There’s also a tremendous scene set during a tornado that just dodges the family shack, but the everyday-cooking passages are every bit as compelling. “I guess you would call it a food memoir,” Bragg writes, “but it is really just a cookbook, told the way we tell everything, with a certain amount of meandering. Even the recipes themselves will meander, a little bit, because a recipe is a story like anything else.”

Bragg doesn’t shy away from casting this as a celebration of his mother, the very antithesis of the South’s celebrity chefs today (them that boast “more pierced nostrils than a root hog,” as he tells it), and all that her cooking stands for: the South, the fortitude of working-class and poor Southerners, the importance of family ties and shared histories, and a stubborn dedication to the old ways of doing things. His mother’s food is “the food of the high places, of the foothills, pine barrens, and slow, brown rivers,” he writes. “She never cooked from a written recipe of any kind, and never wrote down one of her own.”

The people who taught her the secrets of Southern, blue-collar cooking are all gone now, and they did not cook from a book, either; most of them did not even know how to read and write. Every time the old woman stepped from her workshop of steel spoons, iron skillets, and blackened pots, all she knew about the food left with her, in the way, when a bird flies off a wire, it leaves only a black line on the sky.

For a writer, Bragg’s themes present a specific kind of challenge, for how do you talk about such matters without resorting to cliché or beating the drum of nostalgia? How do you talk about the South, after all, and make it new?

Through poetry and the beauty of simple, direct language. Through a well-placed quote from his central character, whose words perfectly season the recipes.

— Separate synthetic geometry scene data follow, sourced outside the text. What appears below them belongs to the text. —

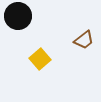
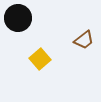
black circle: moved 2 px down
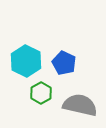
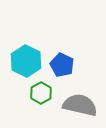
blue pentagon: moved 2 px left, 2 px down
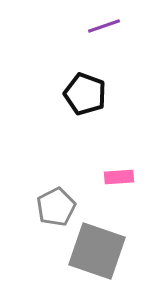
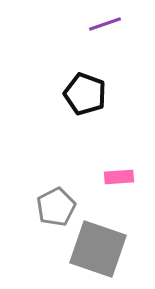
purple line: moved 1 px right, 2 px up
gray square: moved 1 px right, 2 px up
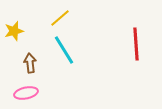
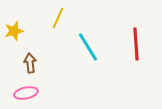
yellow line: moved 2 px left; rotated 25 degrees counterclockwise
cyan line: moved 24 px right, 3 px up
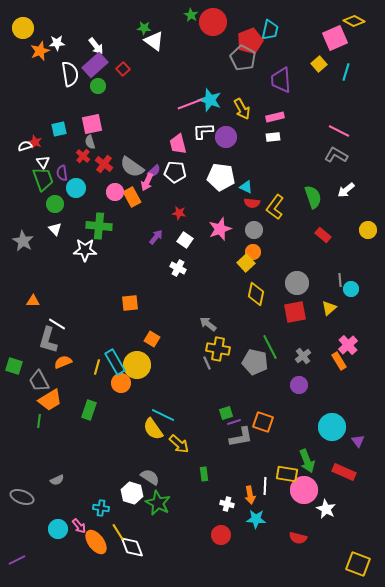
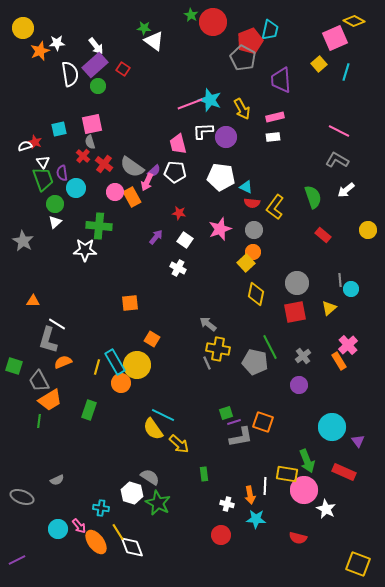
red square at (123, 69): rotated 16 degrees counterclockwise
gray L-shape at (336, 155): moved 1 px right, 5 px down
white triangle at (55, 229): moved 7 px up; rotated 32 degrees clockwise
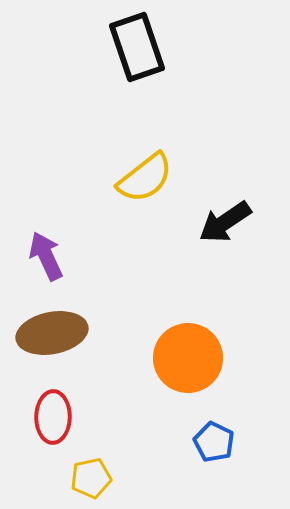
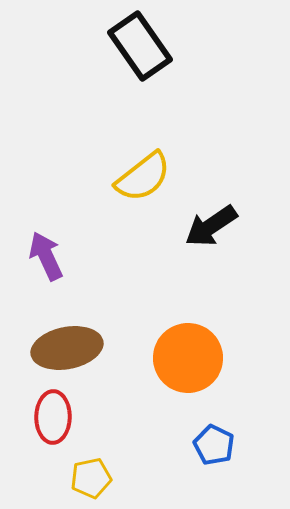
black rectangle: moved 3 px right, 1 px up; rotated 16 degrees counterclockwise
yellow semicircle: moved 2 px left, 1 px up
black arrow: moved 14 px left, 4 px down
brown ellipse: moved 15 px right, 15 px down
blue pentagon: moved 3 px down
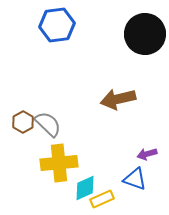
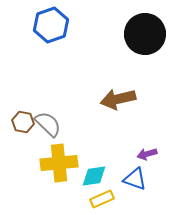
blue hexagon: moved 6 px left; rotated 12 degrees counterclockwise
brown hexagon: rotated 20 degrees counterclockwise
cyan diamond: moved 9 px right, 12 px up; rotated 16 degrees clockwise
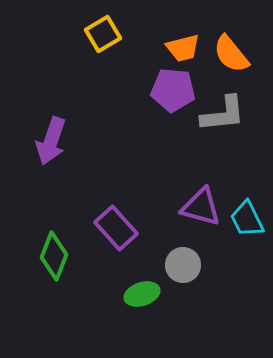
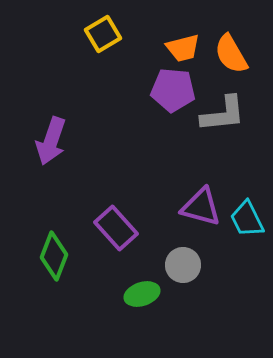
orange semicircle: rotated 9 degrees clockwise
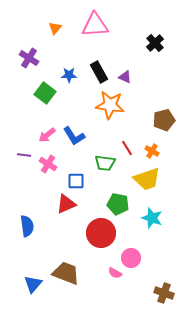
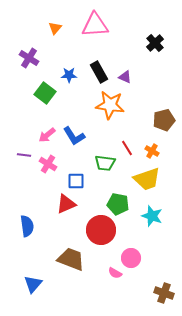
cyan star: moved 2 px up
red circle: moved 3 px up
brown trapezoid: moved 5 px right, 14 px up
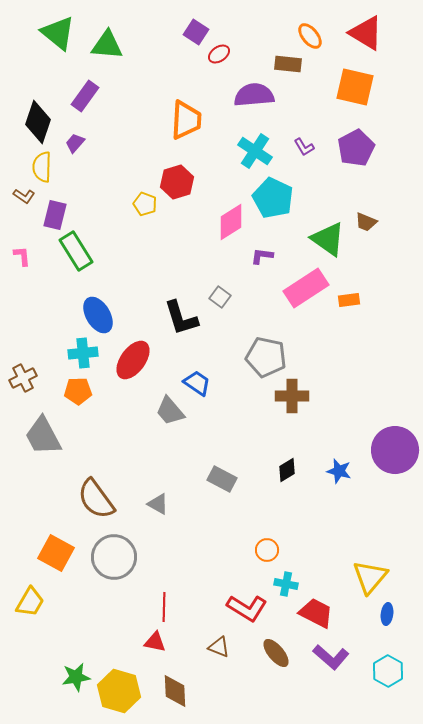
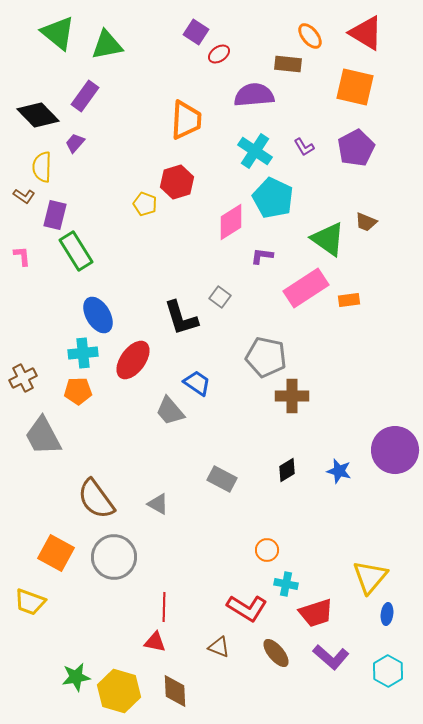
green triangle at (107, 45): rotated 16 degrees counterclockwise
black diamond at (38, 122): moved 7 px up; rotated 63 degrees counterclockwise
yellow trapezoid at (30, 602): rotated 80 degrees clockwise
red trapezoid at (316, 613): rotated 135 degrees clockwise
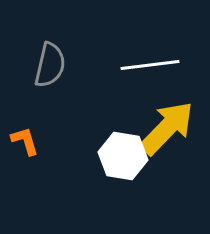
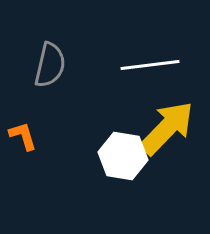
orange L-shape: moved 2 px left, 5 px up
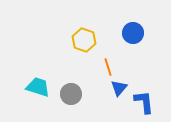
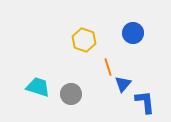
blue triangle: moved 4 px right, 4 px up
blue L-shape: moved 1 px right
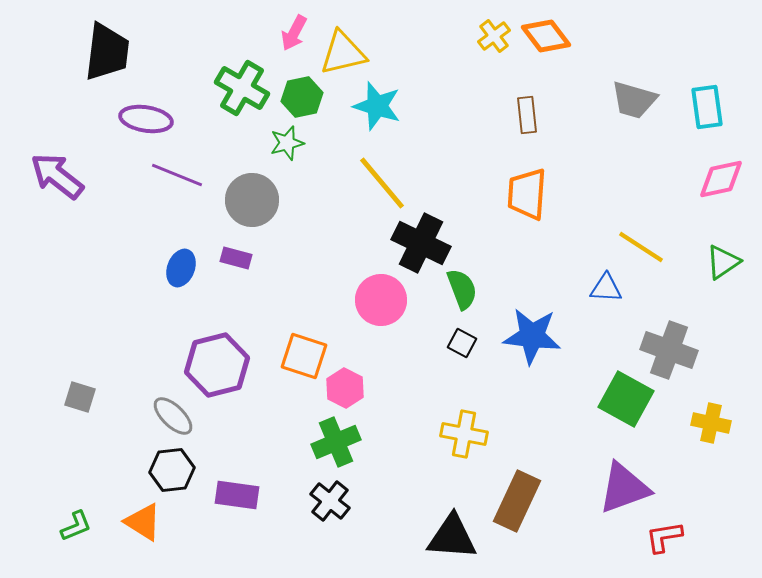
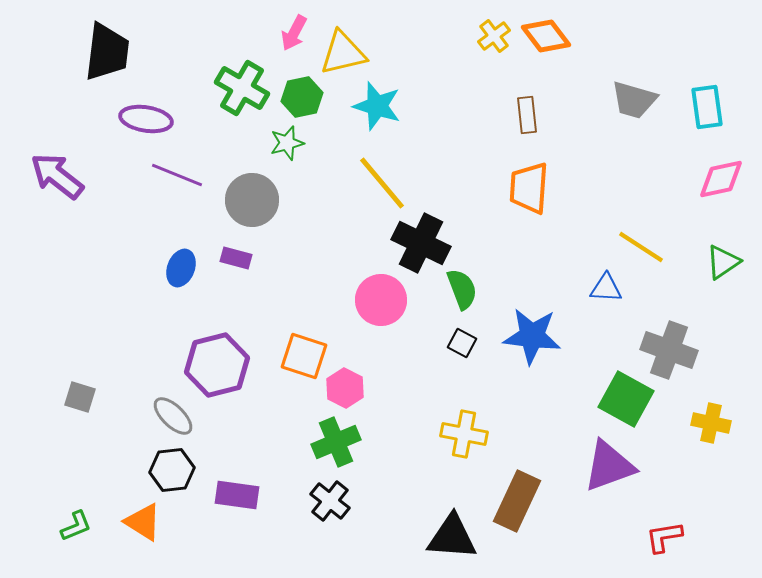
orange trapezoid at (527, 194): moved 2 px right, 6 px up
purple triangle at (624, 488): moved 15 px left, 22 px up
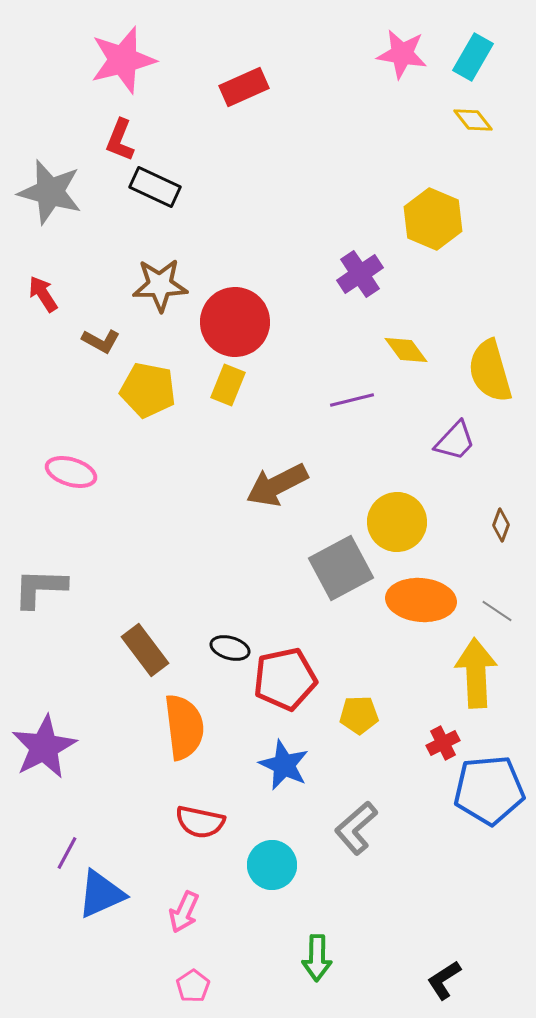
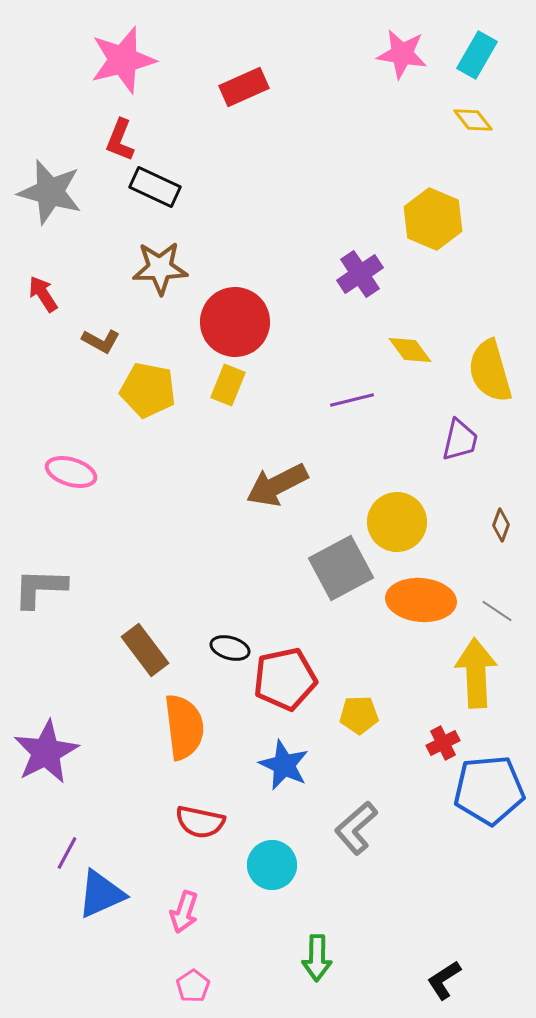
cyan rectangle at (473, 57): moved 4 px right, 2 px up
brown star at (160, 285): moved 17 px up
yellow diamond at (406, 350): moved 4 px right
purple trapezoid at (455, 441): moved 5 px right, 1 px up; rotated 30 degrees counterclockwise
purple star at (44, 747): moved 2 px right, 5 px down
pink arrow at (184, 912): rotated 6 degrees counterclockwise
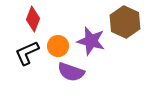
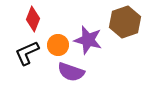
brown hexagon: rotated 16 degrees clockwise
purple star: moved 3 px left, 1 px up
orange circle: moved 1 px up
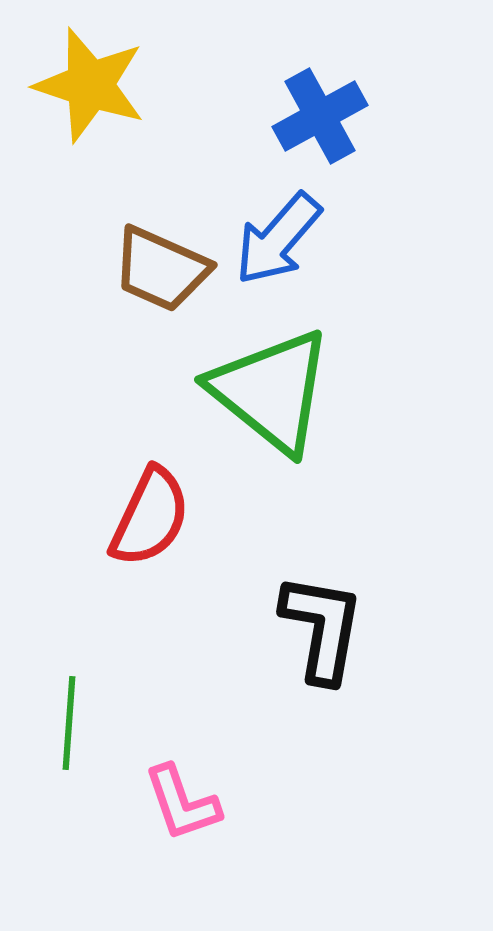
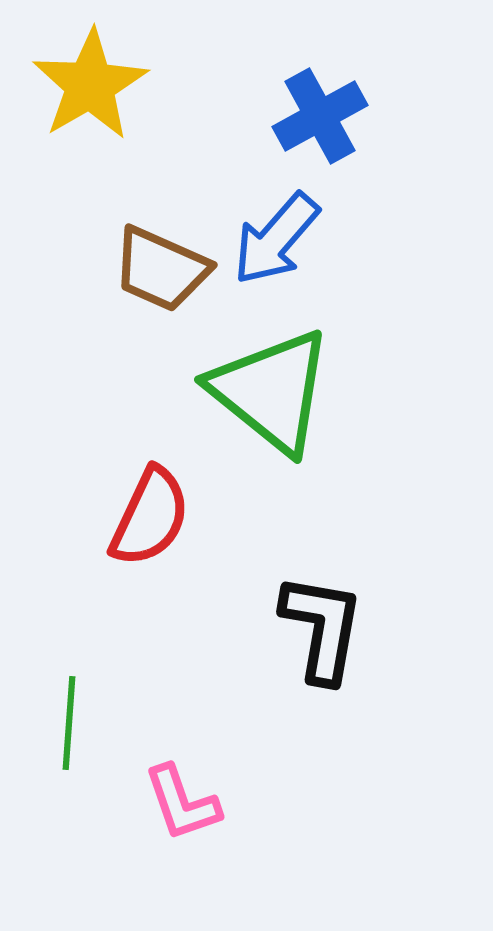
yellow star: rotated 24 degrees clockwise
blue arrow: moved 2 px left
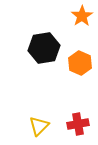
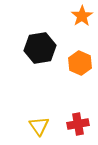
black hexagon: moved 4 px left
yellow triangle: rotated 20 degrees counterclockwise
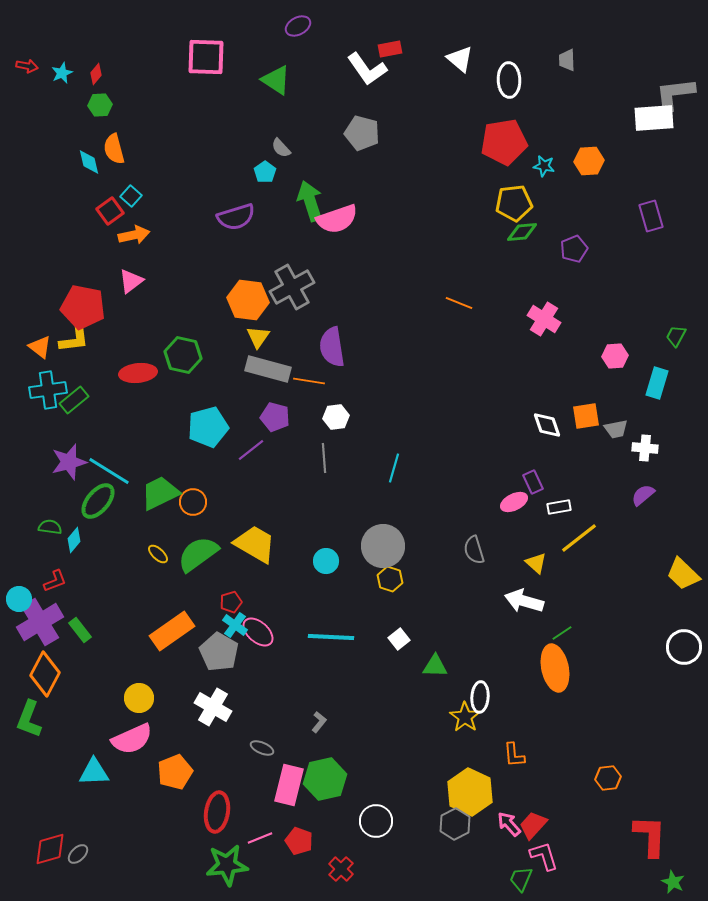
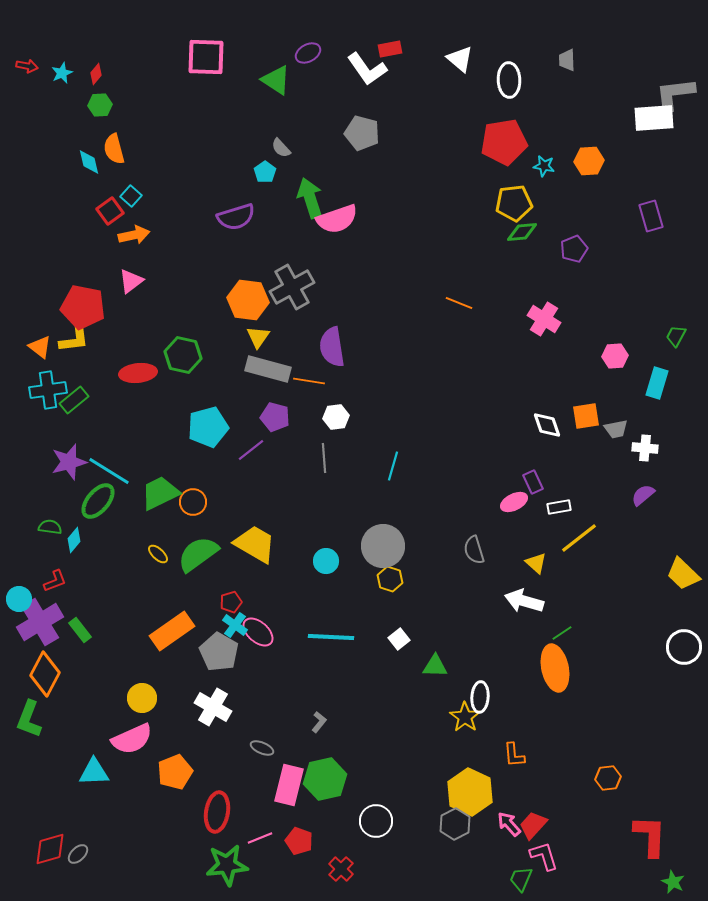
purple ellipse at (298, 26): moved 10 px right, 27 px down
green arrow at (310, 201): moved 3 px up
cyan line at (394, 468): moved 1 px left, 2 px up
yellow circle at (139, 698): moved 3 px right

Truthfully, I’m not always sure how Bragg pulls it off. But what he offers here is no less than a virtuoso performance, a combination of voice and true affection and the occasional whang—that’s a word I picked up from this book—of wise-assery. “My mother believes you can tell if a thing was cooked right by listening as people eat it. Any sound a fried food makes should be crisp, maybe even delicate. A group of people eating fried chicken should not sound like someone smashing a glass-topped coffee table with a ball-peen hammer.”

Food, Bragg writes, “is one of the ways we keep the calendar down here. … [A]t our table, it seems there was a story in every plate, and a plate in every story, except maybe artichokes. Nobody liked to remember the artichokes.”